- Task statement -
Which lines run from the one containing "O Labmundo-Rio organiza" to the end of the entries below? Retype exactly those, both ends included.

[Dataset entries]
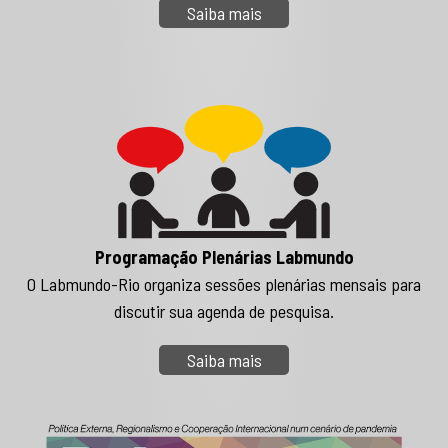
Saiba mais
Programação Plenárias Labmundo
O Labmundo-Rio organiza sessões plenárias mensais para
discutir sua agenda de pesquisa.
Saiba mais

- Reply to the task -
O Labmundo-Rio organiza sessões plenárias mensais para
discutir sua agenda de pesquisa.
Saiba mais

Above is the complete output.